### Aim of the exercise
Excluding images, repeat the data exactly as given.

════

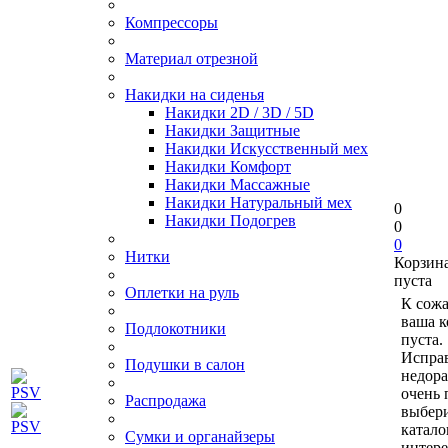
Компрессоры
Материал отрезной
Накидки на сиденья
Накидки 2D / 3D / 5D
Накидки Защитные
Накидки Искусственный мех
Накидки Комфорт
Накидки Массажные
Накидки Натуральный мех
0
Накидки Подогрев
0
0
Нитки
Корзин
пуста
Оплетки на руль
К сож
ваша к
Подлокотники
пуста.
Исправ
Подушки в салон
недор
очень 
Распродажа
выбери
катало
Сумки и органайзеры
интер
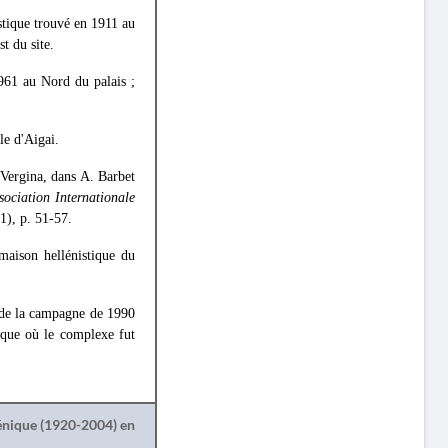
istique trouvé en 1911 au
t du site.
961 au Nord du palais ;
le d'Aigai.
 Vergina, dans A. Barbet
sociation Internationale
), p. 51-57.
maison hellénistique du
 de la campagne de 1990
poque où le complexe fut
lénique (1920-2004) en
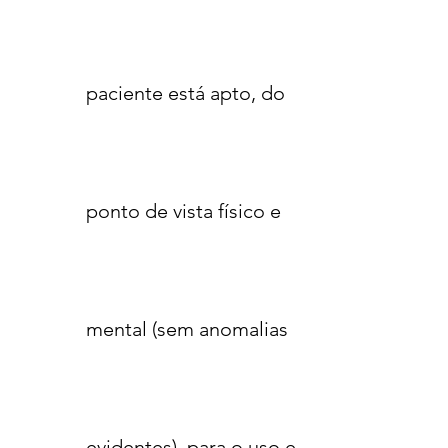
paciente está apto, do
ponto de vista físico e
mental (sem anomalias
evidentes), para o uso e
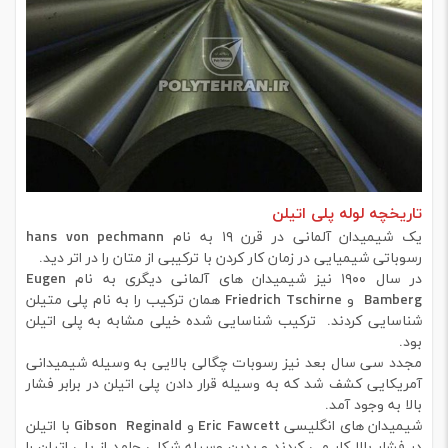
تاریخچه لوله پلی اتیلن
یک شیمیدان آلمانی در قرن ۱۹ به نام hans von pechmann
رسوباتی شیمیایی در زمان کار کردن با ترکیبی از متان را در اتر دید.
در سال ۱۹۰۰ نیز شیمیدان های آلمانی دیگری به نام Eugen
Bamberg و Friedrich Tschirne همان ترکیب را به نام پلی متیلن
شناسایی کردند. ترکیب شناسایی شده خیلی مشابه به پلی اتیلن
بود.
مجدد سی سال بعد نیز رسوبات چگالی بالایی به وسیله شیمیدانی
آمریکایی کشف شد که به وسیله قرار دادن پلی اتیلن در برابر فشار
بالا به وجود آمد.
شیمیدان های انگلیسی Eric Fawcett و Gibson Reginald با اتیلن
در فشار بالا کار می کردند و بدین وسیله شکلی جامد از پلی اتیلن را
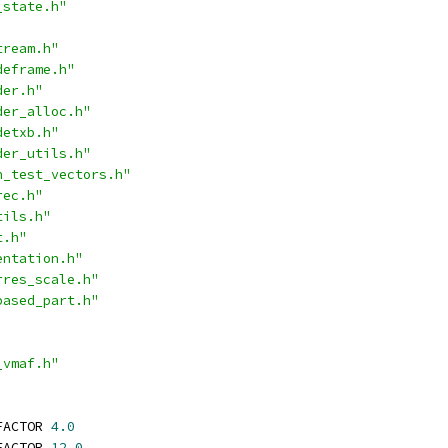
_state.h"
tream.h"
deframe.h"
der.h"
der_alloc.h"
detxb.h"
der_utils.h"
n_test_vectors.h"
rec.h"
tils.h"
t.h"
entation.h"
rres_scale.h"
based_part.h"
_vmaf.h"
FACTOR 
4.0
FACTOR 
12.0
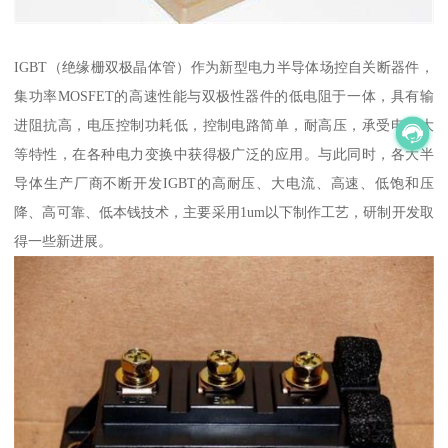
IGBT（绝缘栅双极晶体管）作为新型电力半导体场控自关断器件，
集功率MOSFET的高速性能与双极性器件的低电阻于一体，具有输
进阻抗高，电压控制功耗低，控制电路简单，耐高压，承受电流大
等特性，在各种电力变换中获得极广泛的应用。与此同时，各大半
导体生产厂商不断开发IGBT的高耐压、大电流、高速、低饱和压
降、高可靠、低本钱技术，主要采用1um以下制作工艺，研制开发取
得一些新进展。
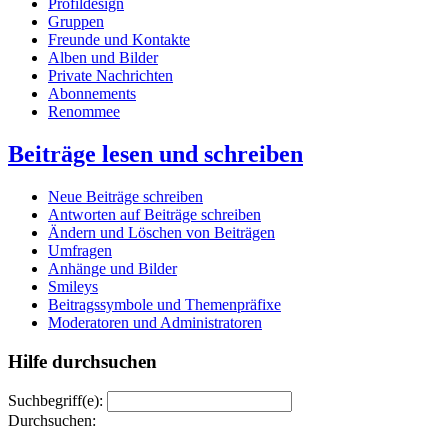
Profildesign
Gruppen
Freunde und Kontakte
Alben und Bilder
Private Nachrichten
Abonnements
Renommee
Beiträge lesen und schreiben
Neue Beiträge schreiben
Antworten auf Beiträge schreiben
Ändern und Löschen von Beiträgen
Umfragen
Anhänge und Bilder
Smileys
Beitragssymbole und Themenpräfixe
Moderatoren und Administratoren
Hilfe durchsuchen
Suchbegriff(e):
Durchsuchen:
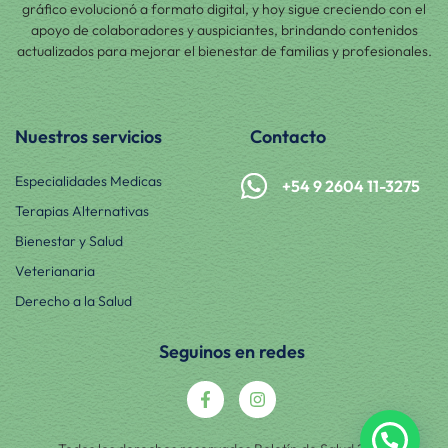
gráfico evolucionó a formato digital, y hoy sigue creciendo con el
apoyo de colaboradores y auspiciantes, brindando contenidos
actualizados para mejorar el bienestar de familias y profesionales.
Nuestros servicios
Contacto
Especialidades Medicas
+54 9 2604 11-3275
Terapias Alternativas
Bienestar y Salud
Veterianaria
Derecho a la Salud
Seguinos en redes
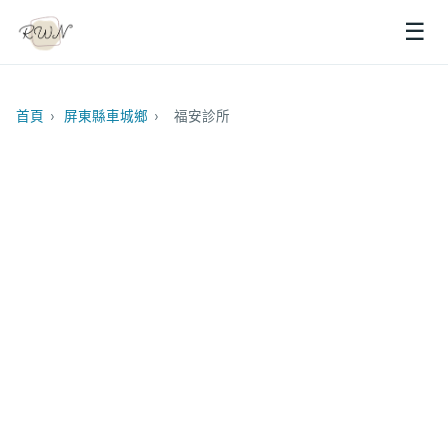
☰
首頁
›
屏東縣車城鄉
›
福安診所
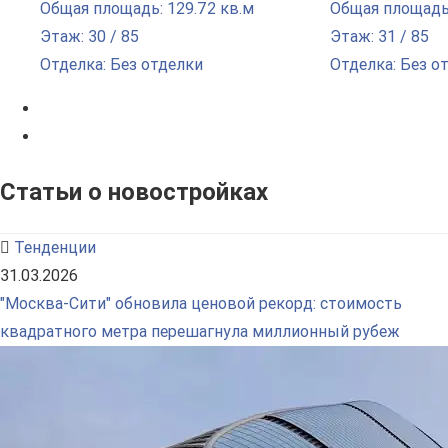
Общая площадь: 129.72 кв.м
Общая площадь:
Этаж: 30 / 85
Этаж: 31 / 85
Отделка: Без отделки
Отделка: Без о
Статьи о новостройках
Тенденции
31.03.2026
"Москва-Сити" обновила ценовой рекорд: стоимость
квадратного метра перешагнула миллионный рубеж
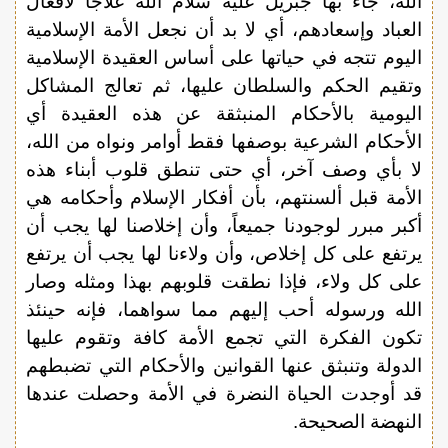
الله، جاء بها جبريل عليه سلام الله علاجاً لأفعال
العباد وإسعادهم، أي لا بد أن نجعل الأمة الإسلامية
اليوم تتجه في حياتها على أساس العقيدة الإسلامية
وتقيم الحكم والسلطان عليها، ثم تعالج المشاكل
اليومية بالأحكام المنبثقة عن هذه العقيدة أي
الأحكام الشرعية بوصفها فقط أوامر ونواه من الله،
لا بأي وصف آخر، أي حتى تنطق قلوب أبناء هذه
الأمة قبل ألسنتهم، بأن أفكار الإسلام وأحكامه هي
أكبر مبرر لوجودنا جميعاً، وأن إخلاصنا لها يجب أن
يرتفع على كل إخلاص، وأن ولاءنا لها يجب أن يرتفع
على كل ولاء، فإذا نطقت قلوبهم بهذا ومثله وصار
الله ورسوله أحب إليهم مما سواهما، فإنه حينئذ
تكون الفكرة التي تجمع الأمة كافة وتقوم عليها
الدولة وتنبثق عنها القوانين والأحكام التي تضبطهم
قد أوجدت الحياة النضرة في الأمة وحصلت عندها
النهضة الصحيحة.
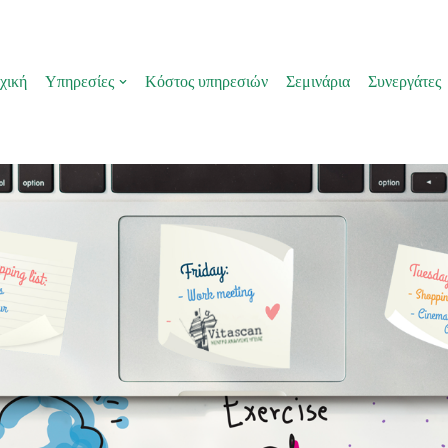
χική
Υπηρεσίες
Κόστος υπηρεσιών
Σεμινάρια
Συνεργάτες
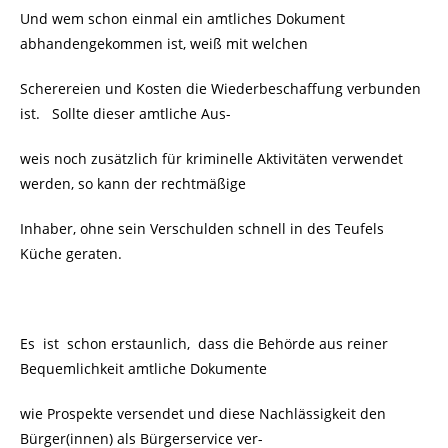
Und wem schon einmal ein amtliches Dokument
abhandengekommen ist, weiß mit welchen
Scherereien und Kosten die Wiederbeschaffung verbunden
ist. Sollte dieser amtliche Aus-
weis noch zusätzlich für kriminelle Aktivitäten verwendet
werden, so kann der rechtmäßige
Inhaber, ohne sein Verschulden schnell in des Teufels
Küche geraten.
Es ist schon erstaunlich, dass die Behörde aus reiner
Bequemlichkeit amtliche Dokumente
wie Prospekte versendet und diese Nachlässigkeit den
Bürger(innen) als Bürgerservice ver-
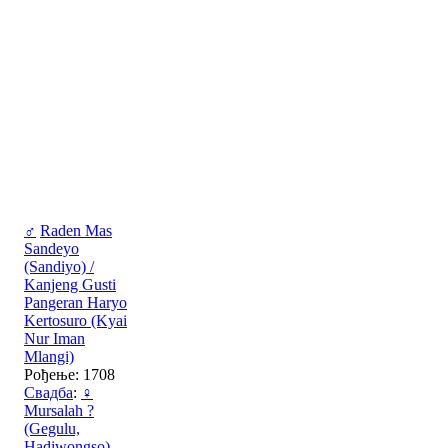
♂
Raden Mas
Sandeyo
(Sandiyo) /
Kanjeng Gusti
Pangeran Haryo
Kertosuro (Kyai
Nur Iman
Mlangi)
Рођење: 1708
Свадба
:
♀
Mursalah ?
(Gegulu,
Hadiwongso)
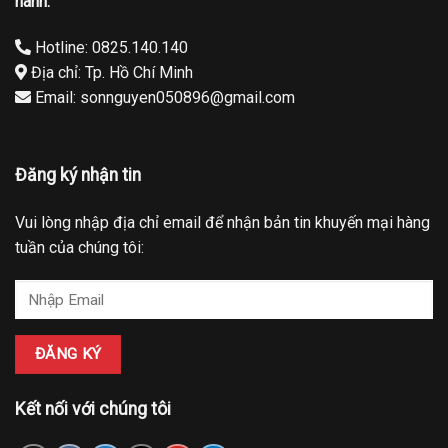
hành.
Hotline: 0825.140.140
Địa chỉ: Tp. Hồ Chí Minh
Email: sonnguyen050896@gmail.com
Đăng ký nhận tin
Vui lòng nhập địa chỉ email để nhận bản tin khuyến mại hàng
tuần của chúng tôi:
Kết nối với chúng tôi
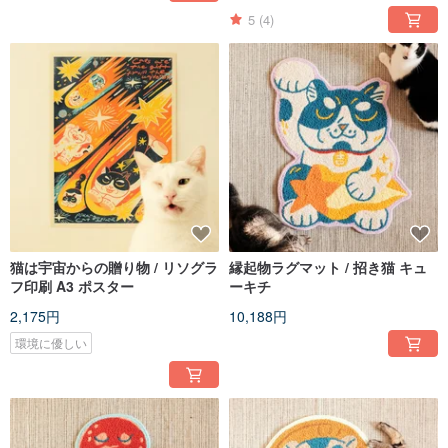
5
(4)
猫は宇宙からの贈り物 / リソグラ
縁起物ラグマット / 招き猫 キュ
フ印刷 A3 ポスター
ーキチ
2,175円
10,188円
環境に優しい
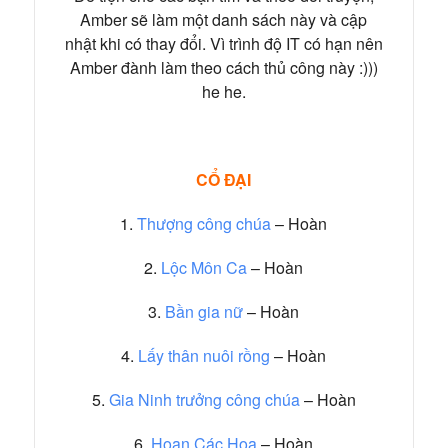
Amber sẽ làm một danh sách này và cập
nhật khi có thay đổi. Vì trình độ IT có hạn nên
Amber đành làm theo cách thủ công này :)))
he he.
CỔ ĐẠI
1.
Thượng công chúa
– Hoàn
2.
Lộc Môn Ca
– Hoàn
3.
Bần gia nữ
– Hoàn
4.
Lấy thân nuôi rồng
– Hoàn
5.
Gia Ninh trưởng công chúa
– Hoàn
6.
Hoan Các Họa
– Hoàn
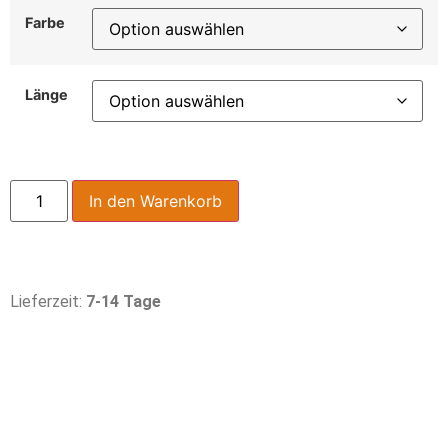
Farbe
Länge
In den Warenkorb
Lieferzeit:
7-14 Tage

════

### Response
Компрессоры
Материал отрезной
Накидки на сиденья
Накидки 2D / 3D / 5D
Накидки Защитные
Накидки Искусственный мех
Накидки Комфорт
Накидки Массажные
Накидки Натуральный мех
0
Накидки Подогрев
0
0
Нитки
Корзин
пуста
Оплетки на руль
К сож
ваша к
Подлокотники
пуста.
Исправ
Подушки в салон
недор
очень 
Распродажа
выбери
катало
Сумки и органайзеры
интер
istique trouvé en 1911 au
t du site.
961 au Nord du palais ;
le d'Aigai.
 Vergina, dans A. Barbet
sociation Internationale
), p. 51-57.
maison hellénistique du
 de la campagne de 1990
poque où le complexe fut
lénique (1920-2004) en
paciente está apto, do
ponto de vista físico e
mental (sem anomalias
evidentes), para o uso e
تاریخچه لوله پلی اتیلن
یک شیمیدان آلمانی در قرن ۱۹ به نام hans von pechmann
رسوباتی شیمیایی در زمان کار کردن با ترکیبی از متان را در اتر دید.
در سال ۱۹۰۰ نیز شیمیدان های آلمانی دیگری به نام Eugen
Bamberg و Friedrich Tschirne همان ترکیب را به نام پلی متیلن
شناسایی کردند. ترکیب شناسایی شده خیلی مشابه به پلی اتیلن
بود.
مجدد سی سال بعد نیز رسوبات چگالی بالایی به وسیله شیمیدانی
آمریکایی کشف شد که به وسیله قرار دادن پلی اتیلن در برابر فشار
بالا به وجود آمد.
شیمیدان های انگلیسی Eric Fawcett و Gibson Reginald با اتیلن
در فشار بالا کار می کردند و بدین وسیله شکلی جامد از پلی اتیلن را
_state.h"
tream.h"
deframe.h"
der.h"
der_alloc.h"
detxb.h"
der_utils.h"
n_test_vectors.h"
rec.h"
tils.h"
t.h"
entation.h"
rres_scale.h"
based_part.h"
_vmaf.h"
FACTOR 
4.0
FACTOR 
12.0
IGBT（绝缘栅双极晶体管）作为新型电力半导体场控自关断器件，
集功率MOSFET的高速性能与双极性器件的低电阻于一体，具有输
进阻抗高，电压控制功耗低，控制电路简单，耐高压，承受电流大
等特性，在各种电力变换中获得极广泛的应用。与此同时，各大半
导体生产厂商不断开发IGBT的高耐压、大电流、高速、低饱和压
降、高可靠、低本钱技术，主要采用1um以下制作工艺，研制开发取
得一些新进展。
Profildesign
Gruppen
Freunde und Kontakte
Alben und Bilder
Private Nachrichten
Abonnements
Renommee
Beiträge lesen und schreiben
Neue Beiträge schreiben
Antworten auf Beiträge schreiben
Ändern und Löschen von Beiträgen
Umfragen
Anhänge und Bilder
Smileys
Beitragssymbole und Themenpräfixe
Moderatoren und Administratoren
Hilfe durchsuchen
Suchbegriff(e):
Durchsuchen:
gráfico evolucionó a formato digital, y hoy sigue creciendo con el
apoyo de colaboradores y auspiciantes, brindando contenidos
actualizados para mejorar el bienestar de familias y profesionales.
Nuestros servicios
Contacto
Especialidades Medicas
+54 9 2604 11-3275
Terapias Alternativas
Bienestar y Salud
Veterianaria
Derecho a la Salud
Seguinos en redes
☰
首頁
›
屏東縣車城鄉
›
福安診所
Общая площадь: 129.72 кв.м
Общая площадь:
Этаж: 30 / 85
Этаж: 31 / 85
Отделка: Без отделки
Отделка: Без о
Статьи о новостройках
Тенденции
31.03.2026
"Москва-Сити" обновила ценовой рекорд: стоимость
квадратного метра перешагнула миллионный рубеж
الله، جاء بها جبريل عليه سلام الله علاجاً لأفعال
العباد وإسعادهم، أي لا بد أن نجعل الأمة الإسلامية
اليوم تتجه في حياتها على أساس العقيدة الإسلامية
وتقيم الحكم والسلطان عليها، ثم تعالج المشاكل
اليومية بالأحكام المنبثقة عن هذه العقيدة أي
الأحكام الشرعية بوصفها فقط أوامر ونواه من الله،
لا بأي وصف آخر، أي حتى تنطق قلوب أبناء هذه
الأمة قبل ألسنتهم، بأن أفكار الإسلام وأحكامه هي
أكبر مبرر لوجودنا جميعاً، وأن إخلاصنا لها يجب أن
يرتفع على كل إخلاص، وأن ولاءنا لها يجب أن يرتفع
على كل ولاء، فإذا نطقت قلوبهم بهذا ومثله وصار
الله ورسوله أحب إليهم مما سواهما، فإنه حينئذ
تكون الفكرة التي تجمع الأمة كافة وتقوم عليها
الدولة وتنبثق عنها القوانين والأحكام التي تضبطهم
قد أوجدت الحياة النضرة في الأمة وحصلت عندها
النهضة الصحيحة.
χική
Υπηρεσίες
Κόστος υπηρεσιών
Σεμινάρια
Συνεργάτες
Und wem schon einmal ein amtliches Dokument
abhandengekommen ist, weiß mit welchen
Scherereien und Kosten die Wiederbeschaffung verbunden
ist. Sollte dieser amtliche Aus-
weis noch zusätzlich für kriminelle Aktivitäten verwendet
werden, so kann der rechtmäßige
Inhaber, ohne sein Verschulden schnell in des Teufels
Küche geraten.
Es ist schon erstaunlich, dass die Behörde aus reiner
Bequemlichkeit amtliche Dokumente
wie Prospekte versendet und diese Nachlässigkeit den
Bürger(innen) als Bürgerservice ver-
♂
Raden Mas
Sandeyo
(Sandiyo) /
Kanjeng Gusti
Pangeran Haryo
Kertosuro (Kyai
Nur Iman
Mlangi)
Рођење: 1708
Свадба
:
♀
Mursalah ?
(Gegulu,
Hadiwongso)
hành.
Hotline: 0825.140.140
Địa chỉ: Tp. Hồ Chí Minh
Email: sonnguyen050896@gmail.com
Đăng ký nhận tin
Vui lòng nhập địa chỉ email để nhận bản tin khuyến mại hàng
tuần của chúng tôi:
Kết nối với chúng tôi
5
(4)
猫は宇宙からの贈り物 / リソグラ
縁起物ラグマット / 招き猫 キュ
フ印刷 A3 ポスター
ーキチ
2,175円
10,188円
環境に優しい
Amber sẽ làm một danh sách này và cập
nhật khi có thay đổi. Vì trình độ IT có hạn nên
Amber đành làm theo cách thủ công này :)))
he he.
CỔ ĐẠI
1.
Thượng công chúa
– Hoàn
2.
Lộc Môn Ca
– Hoàn
3.
Bần gia nữ
– Hoàn
4.
Lấy thân nuôi rồng
– Hoàn
5.
Gia Ninh trưởng công chúa
– Hoàn
6.
Hoan Các Họa
– Hoàn
Farbe
Länge
In den Warenkorb
Lieferzeit:
7-14 Tage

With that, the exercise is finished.